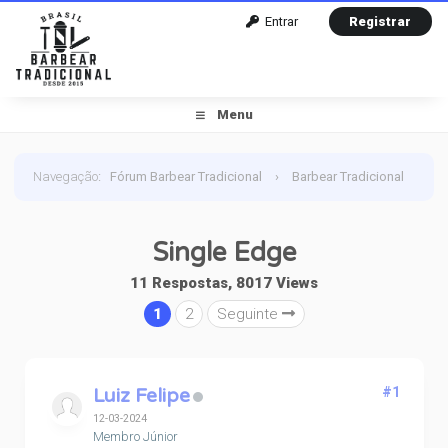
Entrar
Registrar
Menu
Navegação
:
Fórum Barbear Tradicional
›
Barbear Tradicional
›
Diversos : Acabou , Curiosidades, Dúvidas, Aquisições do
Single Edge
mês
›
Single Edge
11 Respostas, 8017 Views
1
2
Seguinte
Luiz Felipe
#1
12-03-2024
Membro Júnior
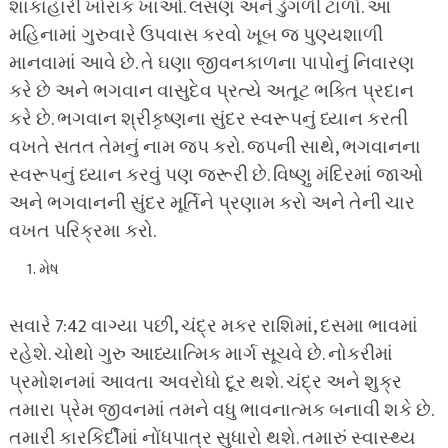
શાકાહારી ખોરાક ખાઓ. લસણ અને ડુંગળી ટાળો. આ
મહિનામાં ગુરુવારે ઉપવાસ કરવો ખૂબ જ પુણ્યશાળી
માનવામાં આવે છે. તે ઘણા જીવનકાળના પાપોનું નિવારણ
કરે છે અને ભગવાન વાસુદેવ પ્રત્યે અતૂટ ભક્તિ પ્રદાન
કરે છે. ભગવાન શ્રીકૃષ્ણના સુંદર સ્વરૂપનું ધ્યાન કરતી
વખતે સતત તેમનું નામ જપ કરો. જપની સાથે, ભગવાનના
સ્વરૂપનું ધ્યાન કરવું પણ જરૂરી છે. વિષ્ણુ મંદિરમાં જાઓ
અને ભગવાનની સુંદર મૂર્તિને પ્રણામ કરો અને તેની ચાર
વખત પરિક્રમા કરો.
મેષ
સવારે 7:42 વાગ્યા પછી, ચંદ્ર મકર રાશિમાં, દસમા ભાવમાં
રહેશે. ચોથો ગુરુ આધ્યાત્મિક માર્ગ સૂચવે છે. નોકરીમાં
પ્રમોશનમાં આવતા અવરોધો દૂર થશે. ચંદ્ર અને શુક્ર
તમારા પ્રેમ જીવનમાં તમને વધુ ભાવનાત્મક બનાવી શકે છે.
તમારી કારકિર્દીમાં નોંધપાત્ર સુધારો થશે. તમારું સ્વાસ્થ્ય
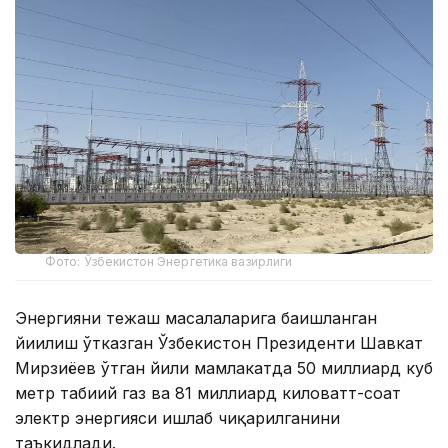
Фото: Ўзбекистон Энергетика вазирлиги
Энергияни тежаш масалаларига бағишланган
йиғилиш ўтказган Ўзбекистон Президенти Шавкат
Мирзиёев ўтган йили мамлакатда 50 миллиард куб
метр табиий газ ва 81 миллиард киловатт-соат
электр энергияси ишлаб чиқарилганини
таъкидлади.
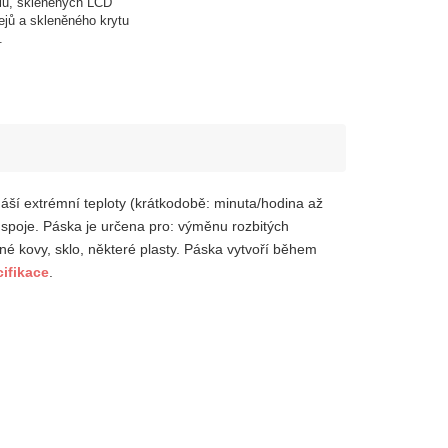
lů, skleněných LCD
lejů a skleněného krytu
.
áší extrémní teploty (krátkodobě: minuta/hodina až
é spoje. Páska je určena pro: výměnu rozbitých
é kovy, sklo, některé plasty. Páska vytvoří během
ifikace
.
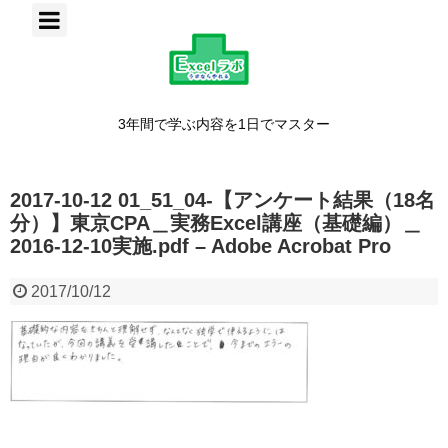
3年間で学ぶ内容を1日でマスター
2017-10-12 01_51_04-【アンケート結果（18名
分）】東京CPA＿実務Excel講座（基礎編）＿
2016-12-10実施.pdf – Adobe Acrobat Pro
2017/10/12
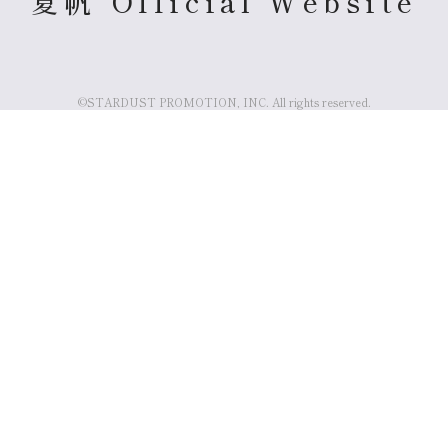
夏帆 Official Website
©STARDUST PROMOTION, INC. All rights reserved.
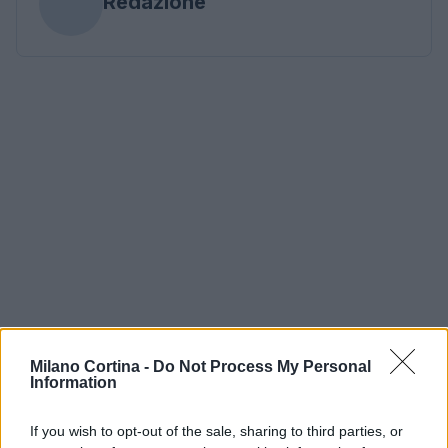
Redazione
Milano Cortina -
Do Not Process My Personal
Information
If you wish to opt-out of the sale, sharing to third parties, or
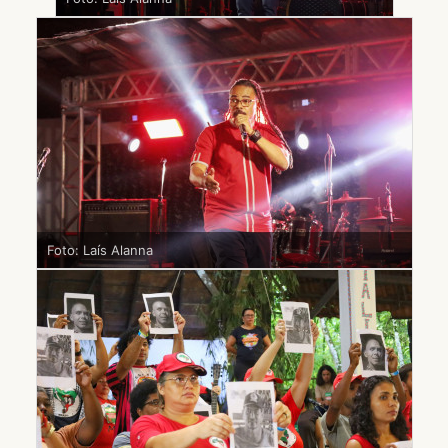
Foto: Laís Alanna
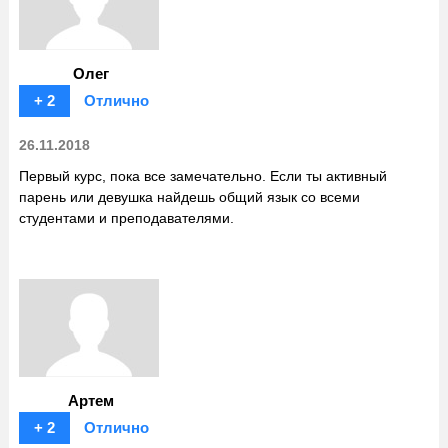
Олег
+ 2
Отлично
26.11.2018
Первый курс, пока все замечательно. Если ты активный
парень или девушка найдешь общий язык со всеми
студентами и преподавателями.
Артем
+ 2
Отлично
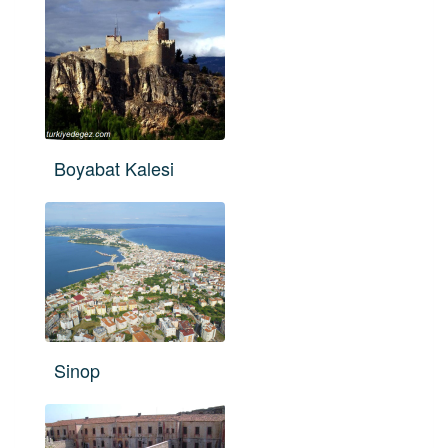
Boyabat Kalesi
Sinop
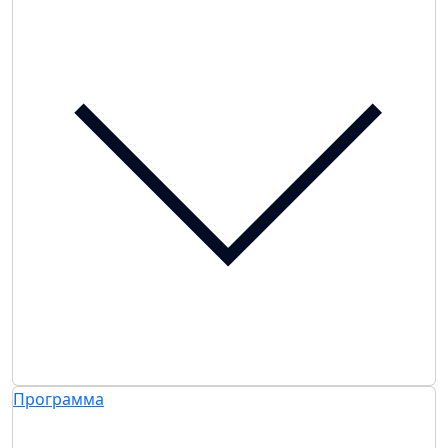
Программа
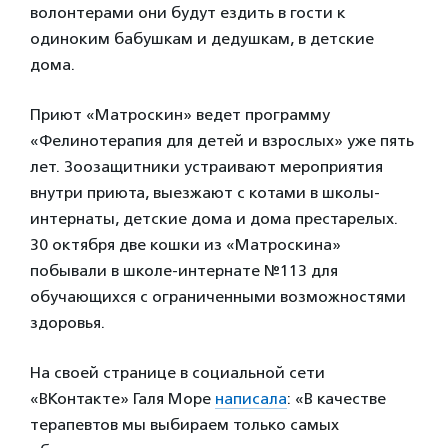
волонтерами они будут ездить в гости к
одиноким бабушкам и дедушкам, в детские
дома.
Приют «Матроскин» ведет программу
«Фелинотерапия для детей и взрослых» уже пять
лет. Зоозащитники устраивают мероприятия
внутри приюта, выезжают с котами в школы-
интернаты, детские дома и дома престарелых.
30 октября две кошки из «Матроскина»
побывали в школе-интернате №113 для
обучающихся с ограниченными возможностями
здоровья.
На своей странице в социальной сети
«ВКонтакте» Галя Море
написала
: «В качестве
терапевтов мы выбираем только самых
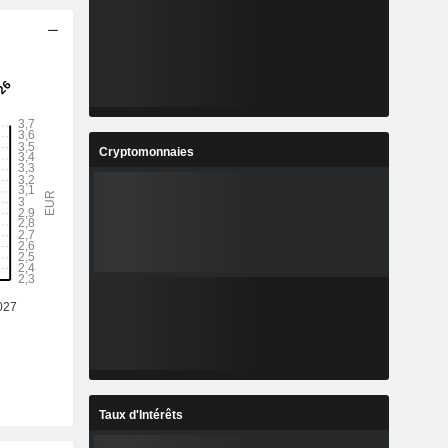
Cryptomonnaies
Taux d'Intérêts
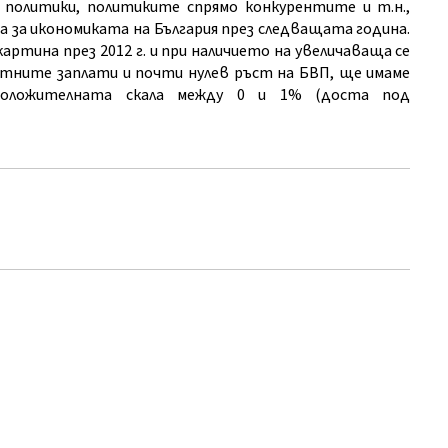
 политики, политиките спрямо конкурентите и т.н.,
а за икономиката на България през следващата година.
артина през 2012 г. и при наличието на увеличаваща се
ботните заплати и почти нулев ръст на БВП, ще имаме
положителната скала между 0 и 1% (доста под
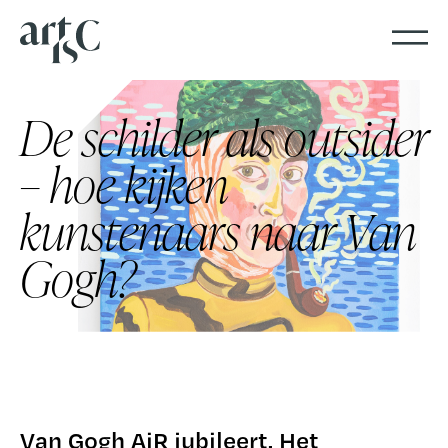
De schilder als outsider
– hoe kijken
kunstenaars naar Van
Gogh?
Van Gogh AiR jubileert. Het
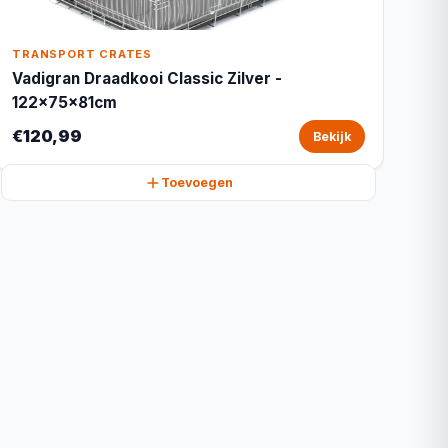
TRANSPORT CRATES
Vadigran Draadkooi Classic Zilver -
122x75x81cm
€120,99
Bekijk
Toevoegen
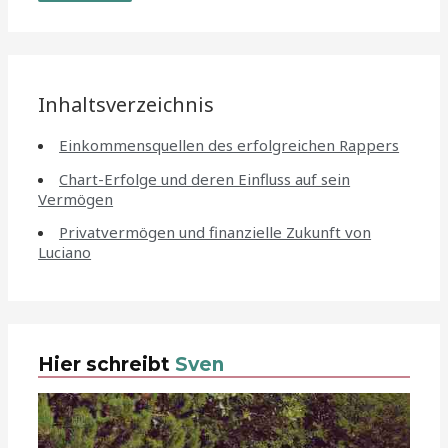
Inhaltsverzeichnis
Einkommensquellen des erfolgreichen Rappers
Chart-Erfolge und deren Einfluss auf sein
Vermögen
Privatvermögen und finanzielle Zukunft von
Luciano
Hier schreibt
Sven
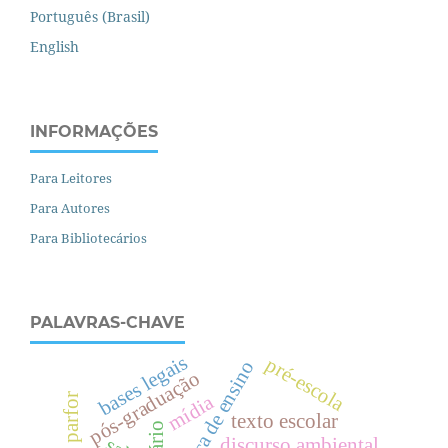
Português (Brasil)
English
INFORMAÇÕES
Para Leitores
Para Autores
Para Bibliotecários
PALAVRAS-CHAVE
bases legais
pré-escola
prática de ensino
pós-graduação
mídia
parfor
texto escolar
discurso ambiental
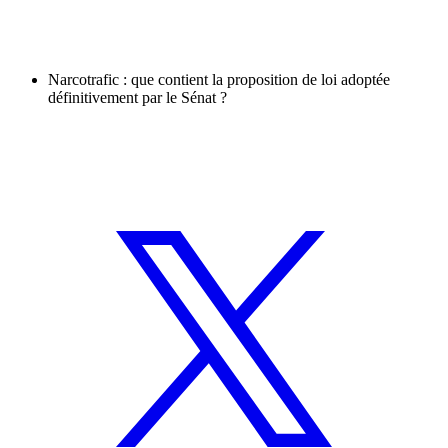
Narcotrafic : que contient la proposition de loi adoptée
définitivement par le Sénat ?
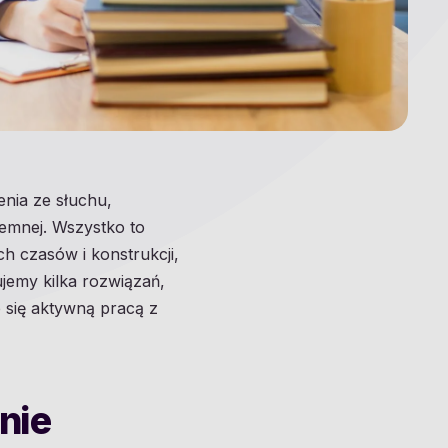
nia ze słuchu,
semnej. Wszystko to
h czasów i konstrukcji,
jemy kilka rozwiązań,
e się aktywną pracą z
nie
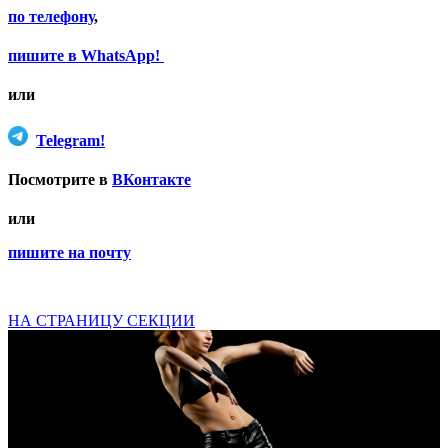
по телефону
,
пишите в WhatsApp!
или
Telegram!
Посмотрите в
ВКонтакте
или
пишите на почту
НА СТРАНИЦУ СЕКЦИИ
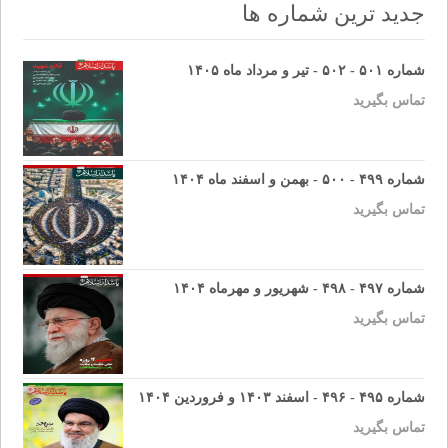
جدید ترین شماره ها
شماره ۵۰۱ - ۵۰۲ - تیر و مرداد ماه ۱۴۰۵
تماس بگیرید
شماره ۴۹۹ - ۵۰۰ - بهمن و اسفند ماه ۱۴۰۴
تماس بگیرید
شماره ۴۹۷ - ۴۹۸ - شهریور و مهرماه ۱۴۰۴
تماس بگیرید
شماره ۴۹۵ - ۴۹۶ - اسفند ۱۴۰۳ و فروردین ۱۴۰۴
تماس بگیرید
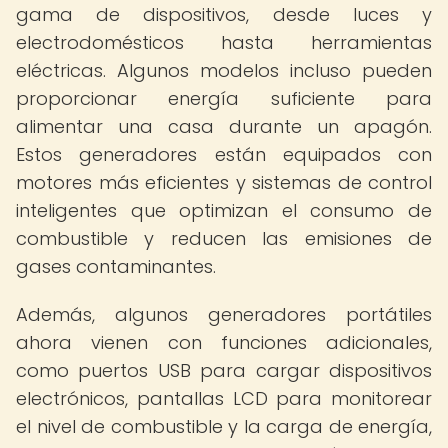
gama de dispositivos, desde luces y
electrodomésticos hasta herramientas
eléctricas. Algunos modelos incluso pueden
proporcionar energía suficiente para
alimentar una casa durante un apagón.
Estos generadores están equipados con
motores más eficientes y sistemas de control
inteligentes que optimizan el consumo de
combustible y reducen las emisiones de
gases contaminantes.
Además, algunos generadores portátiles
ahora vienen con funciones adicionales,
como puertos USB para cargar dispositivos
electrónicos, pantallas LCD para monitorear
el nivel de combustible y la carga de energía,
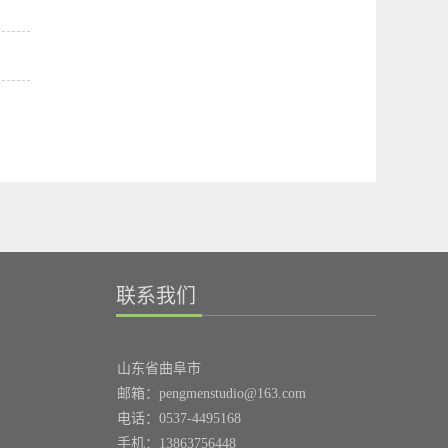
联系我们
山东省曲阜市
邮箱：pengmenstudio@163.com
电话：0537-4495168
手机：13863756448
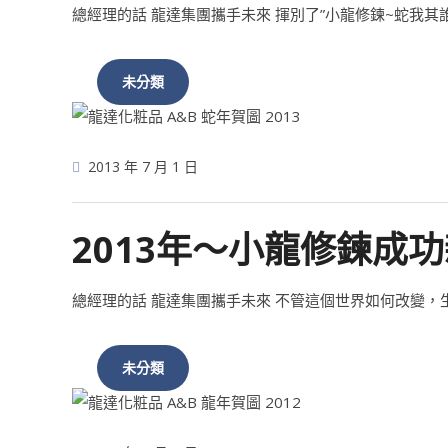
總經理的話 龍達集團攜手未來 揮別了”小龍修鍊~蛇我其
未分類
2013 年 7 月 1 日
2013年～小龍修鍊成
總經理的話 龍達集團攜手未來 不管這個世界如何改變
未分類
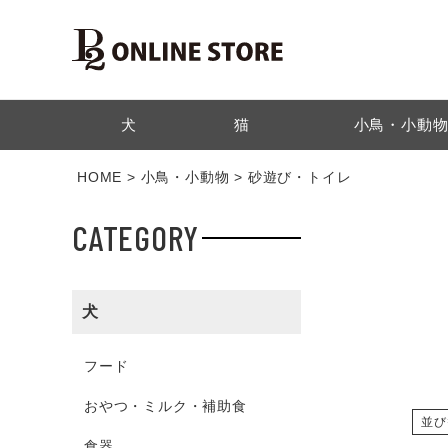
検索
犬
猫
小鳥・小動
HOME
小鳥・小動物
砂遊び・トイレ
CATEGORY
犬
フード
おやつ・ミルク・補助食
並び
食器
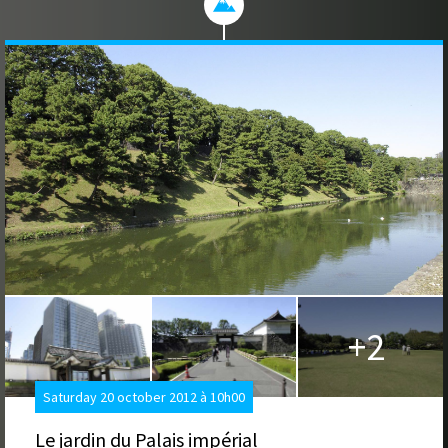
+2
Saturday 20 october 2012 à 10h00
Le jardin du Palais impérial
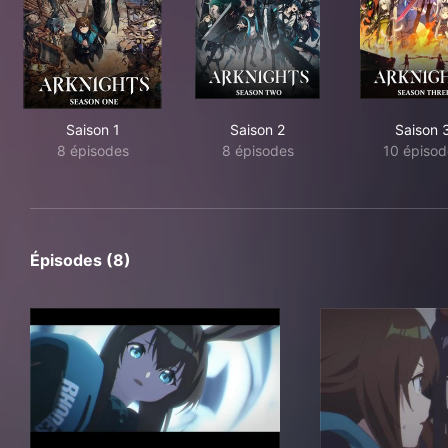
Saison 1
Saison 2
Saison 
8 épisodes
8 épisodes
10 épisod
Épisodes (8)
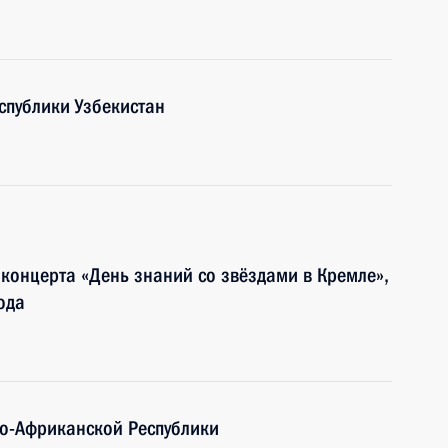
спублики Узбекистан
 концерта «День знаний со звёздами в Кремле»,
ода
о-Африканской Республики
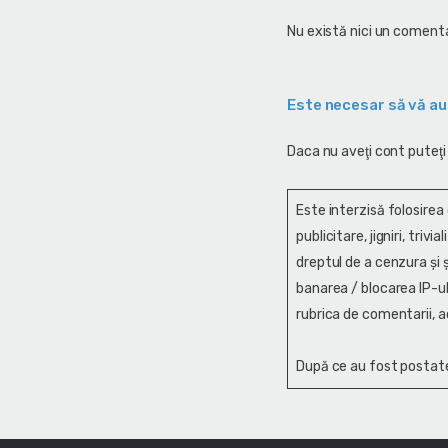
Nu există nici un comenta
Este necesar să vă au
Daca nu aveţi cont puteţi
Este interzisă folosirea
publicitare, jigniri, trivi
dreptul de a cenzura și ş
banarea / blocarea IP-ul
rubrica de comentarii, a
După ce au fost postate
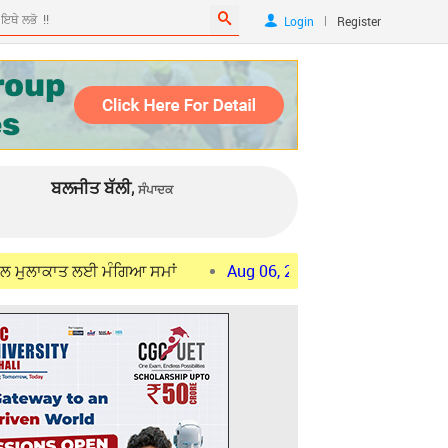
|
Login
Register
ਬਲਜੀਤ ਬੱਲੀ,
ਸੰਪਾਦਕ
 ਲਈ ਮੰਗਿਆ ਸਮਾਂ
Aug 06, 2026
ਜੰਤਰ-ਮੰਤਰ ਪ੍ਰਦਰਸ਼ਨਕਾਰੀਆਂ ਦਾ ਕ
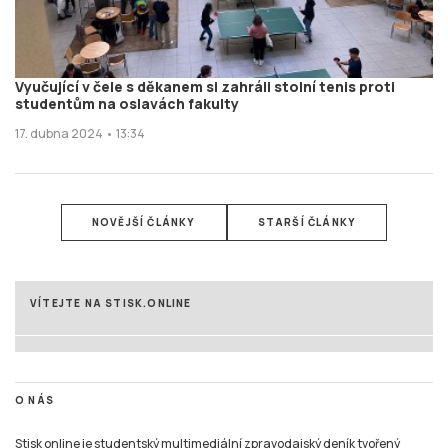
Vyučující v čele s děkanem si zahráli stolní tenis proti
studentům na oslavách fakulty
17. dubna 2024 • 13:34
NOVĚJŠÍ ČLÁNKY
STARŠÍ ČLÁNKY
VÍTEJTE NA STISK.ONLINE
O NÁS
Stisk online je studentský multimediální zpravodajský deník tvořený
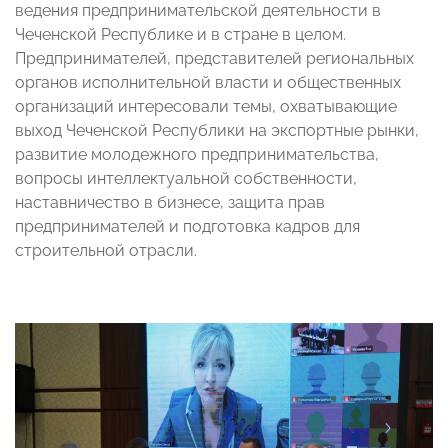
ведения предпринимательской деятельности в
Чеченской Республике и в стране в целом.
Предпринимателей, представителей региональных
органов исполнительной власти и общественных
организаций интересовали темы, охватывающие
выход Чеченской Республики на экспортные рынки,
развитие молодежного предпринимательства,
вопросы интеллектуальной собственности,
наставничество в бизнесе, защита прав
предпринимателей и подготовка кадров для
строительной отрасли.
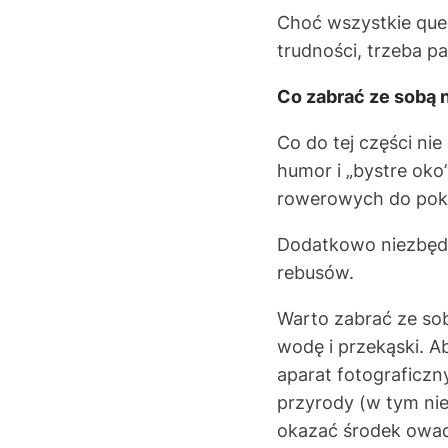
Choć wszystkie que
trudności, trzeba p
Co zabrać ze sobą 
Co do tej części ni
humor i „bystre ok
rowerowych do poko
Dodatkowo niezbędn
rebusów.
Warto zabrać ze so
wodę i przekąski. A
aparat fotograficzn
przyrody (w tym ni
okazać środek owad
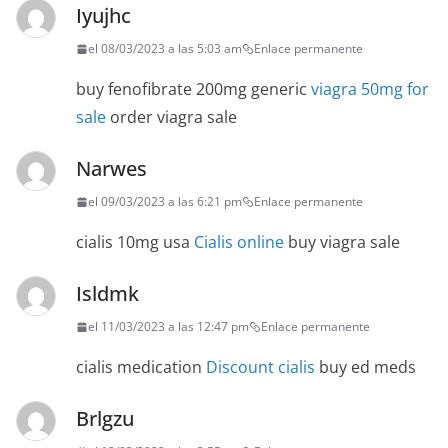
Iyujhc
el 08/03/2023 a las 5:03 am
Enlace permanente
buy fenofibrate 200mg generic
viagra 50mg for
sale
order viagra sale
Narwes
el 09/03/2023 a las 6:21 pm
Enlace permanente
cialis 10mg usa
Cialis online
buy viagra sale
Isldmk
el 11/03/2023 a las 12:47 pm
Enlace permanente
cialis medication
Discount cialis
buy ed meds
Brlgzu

» BRIEF
Before answering, find the line with "શાકાહારી ખોરાક ખાઓ. લસણ અને ડુંગળી ટાળો. આ" in the records above; then reproduce exactly each line from the first through that line, leaving out pictures.

» SOLUTION TO THE PROBLEM
Entrar
Registrar
Menu
Navegação
:
Fórum Barbear Tradicional
›
Barbear Tradicional
›
Diversos : Acabou , Curiosidades, Dúvidas, Aquisições do
Single Edge
mês
›
Single Edge
11 Respostas, 8017 Views
1
2
Seguinte
Luiz Felipe
#1
12-03-2024
Membro Júnior
શાકાહારી ખોરાક ખાઓ. લસણ અને ડુંગળી ટાળો. આ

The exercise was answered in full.